What have we got to lose by trying? The tremendous effort to discover or realize our better selves is what spirituality is all about. This naturalized notion of spirituality is, in this narcissistic and materialist age, something well worth striving for.

Superman, though, is not.

cosmic trust

April 8, 2010

The author of Passion for Wisdom has plenty to say about passion, wisdom, reason, and much else. He was a great advocate of gratitude, a gifted teacher, and (not least) a lover of fine natural spirits.
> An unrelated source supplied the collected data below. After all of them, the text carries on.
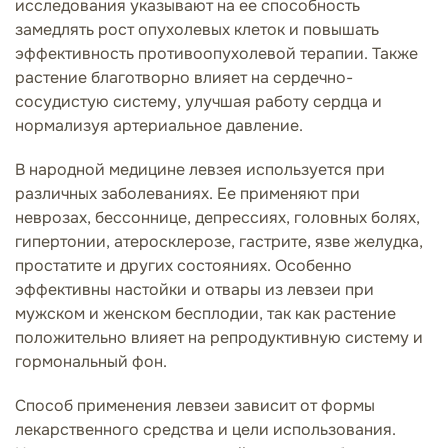
исследования указывают на ее способность
замедлять рост опухолевых клеток и повышать
эффективность противоопухолевой терапии. Также
растение благотворно влияет на сердечно-
сосудистую систему, улучшая работу сердца и
нормализуя артериальное давление.
В народной медицине левзея используется при
различных заболеваниях. Ее применяют при
неврозах, бессоннице, депрессиях, головных болях,
гипертонии, атеросклерозе, гастрите, язве желудка,
простатите и других состояниях. Особенно
эффективны настойки и отвары из левзеи при
мужском и женском бесплодии, так как растение
положительно влияет на репродуктивную систему и
гормональный фон.
Способ применения левзеи зависит от формы
лекарственного средства и цели использования.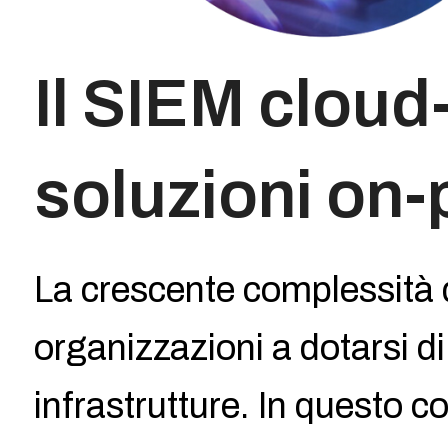
Il SIEM cloud
soluzioni on
La crescente complessità 
organizzazioni a dotarsi di
infrastrutture. In questo 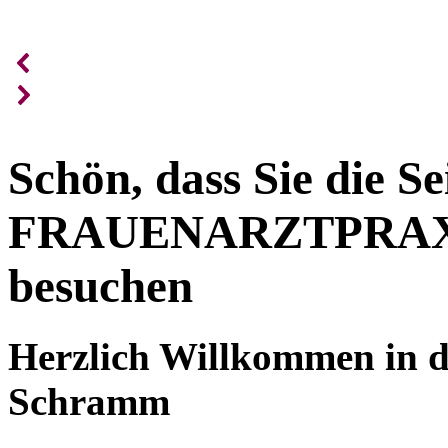
Schön, dass Sie die S
FRAUENARZTPRA
besuchen
Herzlich Willkommen in 
Schramm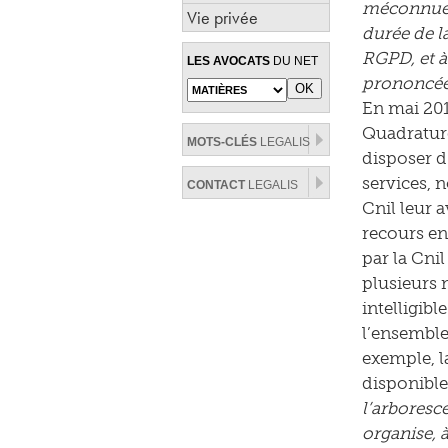
méconnues 
Vie privée
durée de la
RGPD, et à 
LES AVOCATS
DU NET
prononcée 
En mai 201
Quadrature
MOTS-CLÉS
LEGALIS
disposer d
services, 
CONTACT
LEGALIS
Cnil leur 
recours en
par la Cni
plusieurs n
intelligibl
l’ensemble
exemple, l
disponible
l’arboresc
organise, à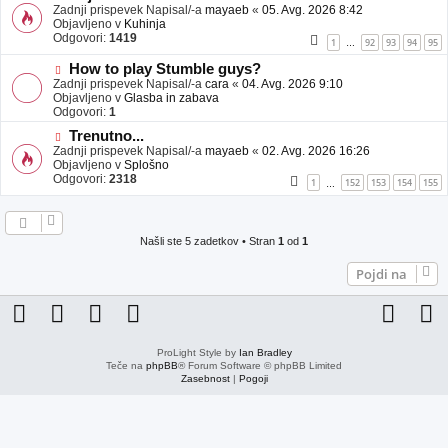
j
o
Zadnji prispevek Napisal/-a
mayaeb
«
05. Avg. 2026 8:42
a
v
Objavljeno v
Kuhinja
v
e
Odgovori:
1419
1
92
93
94
95
…
e
o
b
N
How to play Stumble guys?
j
o
Zadnji prispevek Napisal/-a
cara
«
04. Avg. 2026 9:10
a
v
Objavljeno v
Glasba in zabava
v
e
Odgovori:
1
e
o
N
Trenutno...
b
o
Zadnji prispevek Napisal/-a
j
mayaeb
«
02. Avg. 2026 16:26
v
Objavljeno v
a
Splošno
e
Odgovori:
v
2318
1
152
153
154
155
…
o
e
b
j
a
Našli ste 5 zadetkov • Stran
1
od
1
v
e
Pojdi na
ProLight Style by
Ian Bradley
Teče na
phpBB
® Forum Software © phpBB Limited
Zasebnost
|
Pogoji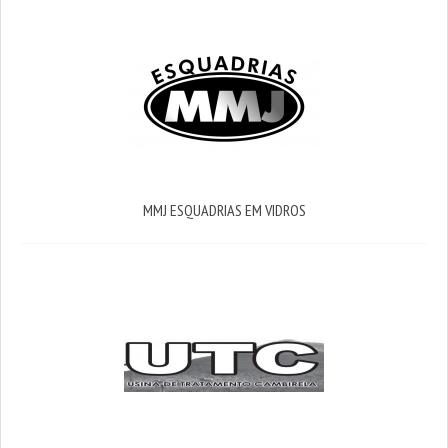
MMJ ESQUADRIAS EM VIDROS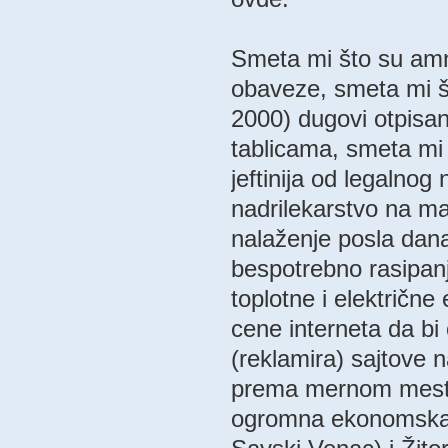
Smeta mi što su amne
obaveze, smeta mi št
2000) dugovi otpisan
tablicama, smeta mi 
jeftinija od legalnog
nadrilekarstvo na ma
nalaženje posla dan
bespotrebno rasipanj
toplotne i električne
cene interneta da b
(reklamira) sajtove n
prema mernom mestu,
ogromna ekonomska 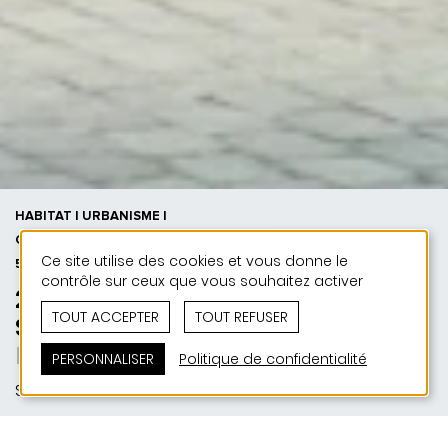
HABITAT | URBANISME |
CONCOURS | 50 ANS DE JONAS -
Ce site utilise des cookies et vous donne le
50 PROJETS
contrôle sur ceux que vous souhaitez activer
2025 | Concours - Quartier
TOUT ACCEPTER
TOUT REFUSER
Sauertraisch
Built for community
PERSONNALISER
Politique de confidentialité
Steinfort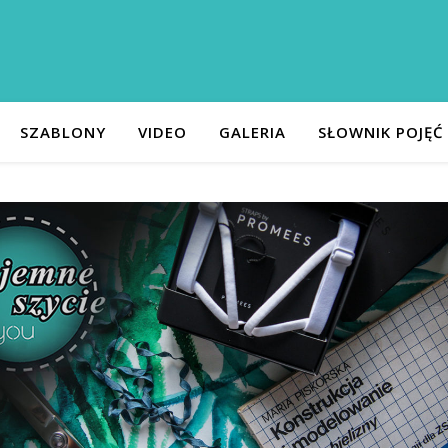
SZABLONY
VIDEO
GALERIA
SŁOWNIK POJĘĆ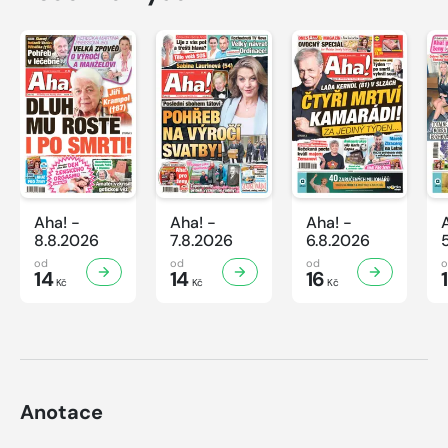
Aha! -
Aha! -
Aha! -
8.8.2026
7.8.2026
6.8.2026
od
od
od
14
14
16
Kč
Kč
Kč
Anotace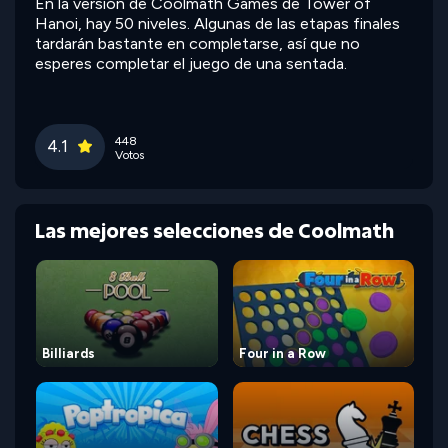
En la versión de Coolmath Games de Tower of
Hanoi, hay 50 niveles. Algunas de las etapas finales
tardarán bastante en completarse, así que no
esperes completar el juego de una sentada.
448
4.1
Votos
Las mejores selecciones de Coolmath
Billiards
Four in a Row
His approach is reminiscent of Dewey’s “natural piety.” But the centerpiece of today’s reading in Spirituality for the Skeptic, for me, is the concept of “cosmic trust.”

Bob Solomon trusted a universe that, indifferently of course and without personal malice, swept him away at an age most of us think of as before anyone’s “time.” He collapsed in a Zurich airport in December 2007, a youthful sixty-something. That untimely end makes so much of what he writes in this book tug poignantly at the heartstrings.
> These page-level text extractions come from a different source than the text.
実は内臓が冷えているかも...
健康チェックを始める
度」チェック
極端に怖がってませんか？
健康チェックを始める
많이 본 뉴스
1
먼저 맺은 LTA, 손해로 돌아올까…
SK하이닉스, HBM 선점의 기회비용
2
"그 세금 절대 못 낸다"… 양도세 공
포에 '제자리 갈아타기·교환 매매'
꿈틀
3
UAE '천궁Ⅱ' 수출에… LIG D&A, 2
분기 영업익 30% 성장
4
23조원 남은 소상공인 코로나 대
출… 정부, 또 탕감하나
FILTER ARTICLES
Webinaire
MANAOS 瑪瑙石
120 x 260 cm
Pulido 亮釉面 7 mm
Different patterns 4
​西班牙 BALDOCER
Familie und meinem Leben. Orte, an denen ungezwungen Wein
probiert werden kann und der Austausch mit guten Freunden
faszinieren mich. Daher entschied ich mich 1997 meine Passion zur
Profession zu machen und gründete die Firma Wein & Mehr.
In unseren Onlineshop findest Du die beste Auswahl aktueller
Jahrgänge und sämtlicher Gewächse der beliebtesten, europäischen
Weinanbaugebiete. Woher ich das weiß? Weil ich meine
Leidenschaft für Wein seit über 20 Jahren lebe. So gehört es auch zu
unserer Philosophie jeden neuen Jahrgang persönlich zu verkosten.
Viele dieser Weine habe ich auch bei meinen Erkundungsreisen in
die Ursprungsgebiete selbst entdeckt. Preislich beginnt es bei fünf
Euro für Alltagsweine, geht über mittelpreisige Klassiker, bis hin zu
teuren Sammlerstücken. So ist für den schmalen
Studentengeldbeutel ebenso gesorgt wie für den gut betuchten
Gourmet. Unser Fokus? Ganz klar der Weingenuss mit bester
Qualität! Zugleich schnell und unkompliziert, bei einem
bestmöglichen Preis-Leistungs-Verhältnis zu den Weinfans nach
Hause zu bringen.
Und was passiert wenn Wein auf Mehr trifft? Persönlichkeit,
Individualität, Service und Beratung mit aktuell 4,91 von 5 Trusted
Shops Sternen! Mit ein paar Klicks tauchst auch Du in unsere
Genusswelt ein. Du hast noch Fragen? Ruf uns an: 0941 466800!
Trust, with passion and love, forms the tripod of Solomon’s version of naturalized spirituality. It entails risk and a certain lack of control, it cultivates as much of Nietzsche’s “amor fati” as seems reasonable but, Solomon wisely acknowledges, we  cannot accept everything. Open-eyed affirmation is not the same as Panglossian stupidity, but it is a form of optimism. The world is not the best possible, but we must all  still do what we can to push it along in that direction. Pessimism doesn’t push hard enough. Metaphysical optimism doesn’t really push at all, trusting too much. The affirmation Solomon advises looks more like James’s meliorism, with no guarantees of smooth sailing and the ever-looming threat of shipwreck. And so we sail on, as Mr. Fitzgerald said, boats against the current scanning for the green light of home (and the promise of an “orgiastic future”).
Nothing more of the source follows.